Se l’esistenza della vita oltre la morte
resta un problema di fede o di dogma religioso, le perplessità
scientifiche non mancano. Una su tutte: un cervello in
funzione presenta attività elettrica, anche quando si dorme,
anche in un moribondo di 100 anni che sta esalando l’ultimo
respiro. Dopo un arresto cardiaco prolungato, il sangue non
circola più e il cervello si "spegne". Cioè non si riesce a
misurare più alcuna attività elettrica. Allora come è
possibile che nei neuroni si formino immagini compiute, ci
siano ricordi, che si viva un’esperienza come in un sogno?
Un
teologo direbbe "ecco, è l’anima che ci fa vedere cosa
succede". I ricercatori olandesi cercano altre risposte.
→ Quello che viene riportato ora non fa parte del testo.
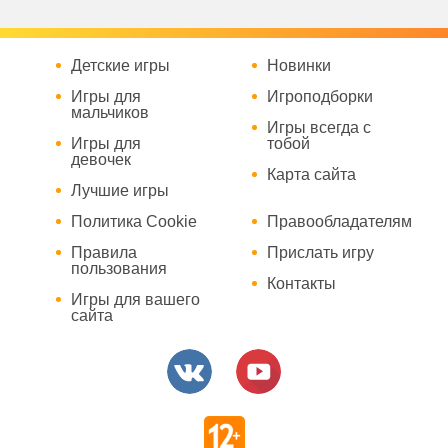
Детские игры
Новинки
Игры для
Игроподборки
мальчиков
Игры всегда с
Игры для
тобой
девочек
Карта сайта
Лучшие игры
Политика Cookie
Правообладателям
Правила
Прислать игру
пользования
Контакты
Игры для вашего
сайта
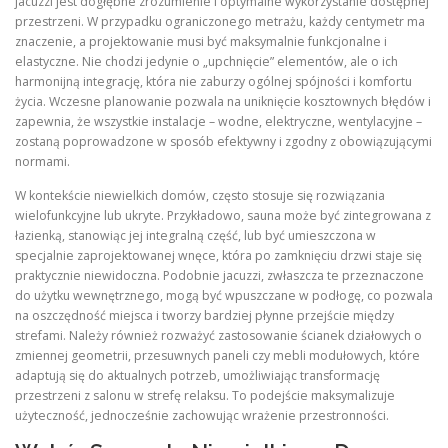
jacuzzi jest dogłębne zrozumienie i optymalne wykorzystanie dostępnej
przestrzeni. W przypadku ograniczonego metrażu, każdy centymetr ma
znaczenie, a projektowanie musi być maksymalnie funkcjonalne i
elastyczne. Nie chodzi jedynie o „upchnięcie” elementów, ale o ich
harmonijną integrację, która nie zaburzy ogólnej spójności i komfortu
życia. Wczesne planowanie pozwala na uniknięcie kosztownych błędów i
zapewnia, że wszystkie instalacje – wodne, elektryczne, wentylacyjne –
zostaną poprowadzone w sposób efektywny i zgodny z obowiązującymi
normami.
W kontekście niewielkich domów, często stosuje się rozwiązania
wielofunkcyjne lub ukryte. Przykładowo, sauna może być zintegrowana z
łazienką, stanowiąc jej integralną część, lub być umieszczona w
specjalnie zaprojektowanej wnęce, która po zamknięciu drzwi staje się
praktycznie niewidoczna. Podobnie jacuzzi, zwłaszcza te przeznaczone
do użytku wewnętrznego, mogą być wpuszczane w podłogę, co pozwala
na oszczędność miejsca i tworzy bardziej płynne przejście między
strefami. Należy również rozważyć zastosowanie ścianek działowych o
zmiennej geometrii, przesuwnych paneli czy mebli modułowych, które
adaptują się do aktualnych potrzeb, umożliwiając transformację
przestrzeni z salonu w strefę relaksu. To podejście maksymalizuje
użyteczność, jednocześnie zachowując wrażenie przestronności.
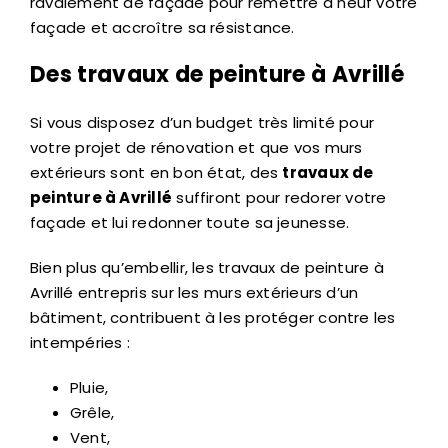
ravalement de façade pour remettre à neuf votre
façade et accroître sa résistance.
Des travaux de peinture à Avrillé
Si vous disposez d’un budget très limité pour
votre projet de rénovation et que vos murs
extérieurs sont en bon état, des
travaux de
peinture à Avrillé
suffiront pour redorer votre
façade et lui redonner toute sa jeunesse.
Bien plus qu’embellir, les travaux de peinture à
Avrillé entrepris sur les murs extérieurs d’un
bâtiment, contribuent à les protéger contre les
intempéries :
Pluie,
Grêle,
Vent,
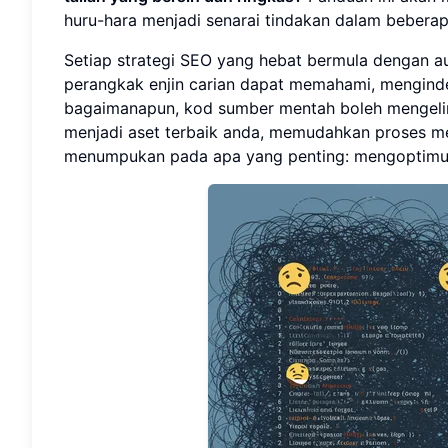
huru-hara menjadi senarai tindakan dalam bebera
Setiap strategi SEO yang hebat bermula dengan 
perangkak enjin carian dapat memahami, mengind
bagaimanapun, kod sumber mentah boleh mengeliruk
menjadi aset terbaik anda, memudahkan proses 
menumpukan pada apa yang penting: mengoptimumka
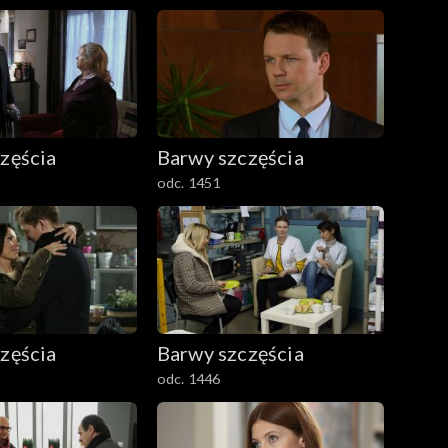
zęścia
Barwy szczęścia
odc. 1451
zęścia
Barwy szczęścia
odc. 1446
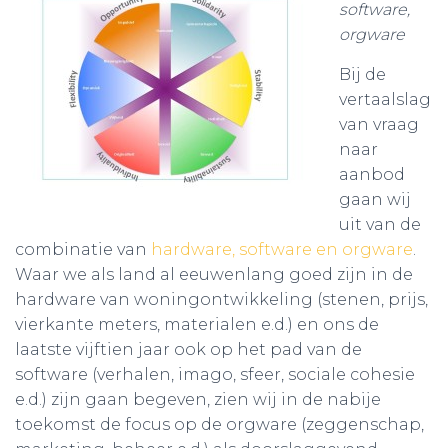
software,
orgware
Bij de
vertaalslag
van vraag
naar
aanbod
gaan wij
uit van de
combinatie van
hardware, software en orgware
.
Waar we als land al eeuwenlang goed zijn in de
hardware van woningontwikkeling (stenen, prijs,
vierkante meters, materialen e.d.) en ons de
laatste vijftien jaar ook op het pad van de
software (verhalen, imago, sfeer, sociale cohesie
e.d.) zijn gaan begeven, zien wij in de nabije
toekomst de focus op de orgware (zeggenschap,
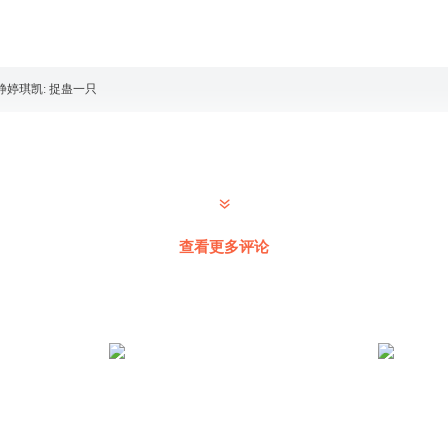
静婷琪凯
:
捉蛊一只
查看更多评论
城樂少
:
这是什么梗？没理解求解
不会还有三气归来
人如龙吗，在来个龙人寂灭。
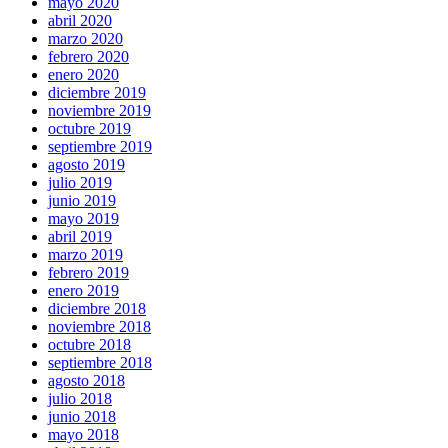
mayo 2020
abril 2020
marzo 2020
febrero 2020
enero 2020
diciembre 2019
noviembre 2019
octubre 2019
septiembre 2019
agosto 2019
julio 2019
junio 2019
mayo 2019
abril 2019
marzo 2019
febrero 2019
enero 2019
diciembre 2018
noviembre 2018
octubre 2018
septiembre 2018
agosto 2018
julio 2018
junio 2018
mayo 2018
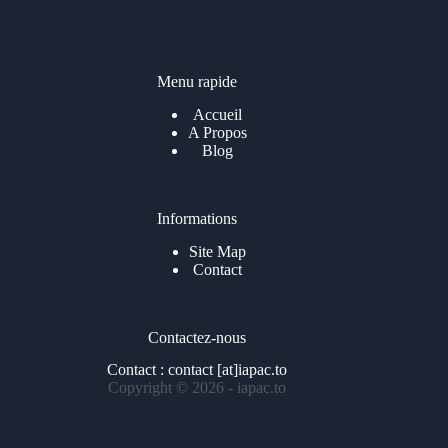
i
l
*
Menu rapide
Accueil
A Propos
Blog
Informations
Site Map
Contact
Contactez-nous
Contact : contact [at]iapac.to
Copyright © 2026 - iapac.to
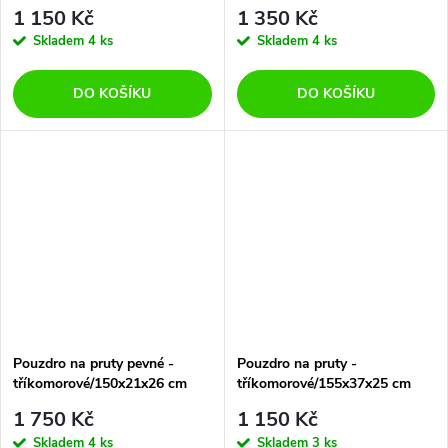
1 150 Kč
1 350 Kč
Skladem
4 ks
Skladem
4 ks
DO KOŠÍKU
DO KOŠÍKU
Pouzdro na pruty pevné -
Pouzdro na pruty -
tříkomorové/150x21x26 cm
tříkomorové/155x37x25 cm
1 750 Kč
1 150 Kč
Skladem
4 ks
Skladem
3 ks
Pim
van Lommel, responsabile della ricerca, pensa che il segreto
della coscienza non vada cercato all’interno delle cellule e
delle molecole. Almeno non solo. Evidentemente anche quando
non c’è attività elettrica, dice, una persona fisicamente
incosciente è in grado di registrare cosa avviene intorno a
lui. Insomma è cosciente. Sa un po’ di acrobazia verbale, ma
Lommel usa un esempio: "E’ come un programma tv: anche quando
spegnete il televisore, che è un semplice ricevitore, il
programma è sempre lì. Solo che non lo potete vedere, Quando
si spegne il cervello, la coscienza è ancora lì ma voi
fisicamente non la sentite".
Susan Blackmore, psicologa inglese, tenta
una possibile spiegazione per tutte queste visioni (la luce,
il tunnel, il senso di pace, le persone morte): nei momenti di
stress estremo il cervello produce grandi quantità di
endorfine, che servono a ridurre il dolore. E questo bagno di
endorfine potrebbe favorire uno stato tipo "sogno euforico".
E il tunnel di luce da dove arriva? La
psicologa una teoria ce l’ha anche per questo: "Immaginate di
avere migliaia di cellule attive al centro e man mano che vi
allontanate all’esterno sempre meno attive. A cosa
assomiglierà una situazione di questo tipo? A una grande luce
centrale che diventa più flebile verso la periferia. Da qui
penso venga la visione del tunnel. E man mano che l’ossigeno
cala, la luce diventa più intensa e così la sensazione di
avvicinarsi a essa".
Non poteva mancare ovviamente lo "scienziato
redento". Come Joyce Hawkes, biologa cellulare rimasta in coma
dopo che una finestra gli era caduta sulla testa e diventata
adesso "consulente spirituale": "Ho avuto la sensazione che il
mio spirito, la mia anima, mi lasciasse e andasse verso
un’altra realtà. Sentivo un grande benessere, una grande pace.
Penso di aver capito che non esiste la morte, che c’è un
cambiamento dallo stato fisico a quello spirituale, e che non
c’è da avere nessuna paura". Lo hanno scoperto anche i
ricercatori olandesi: tutti quelli che hanno vissuto
l’esperienza della rinascita dopo una morte apparente non
hanno più paura dell’aldilà. E si dicono cambiati
profondamente: più amorevoli verso il prossimo, più gentili e
compassionevoli. Fosse vero, si potrebbe organizzare un "coma
di Stato", obbligatorio per tutti al compimento della maggiore
età: un paio di minuti di incoscienza artificiale sotto
controllo medico, la resurrezione e una gran voglia di essere
buoni con tutti. Magari è questo, il paradiso.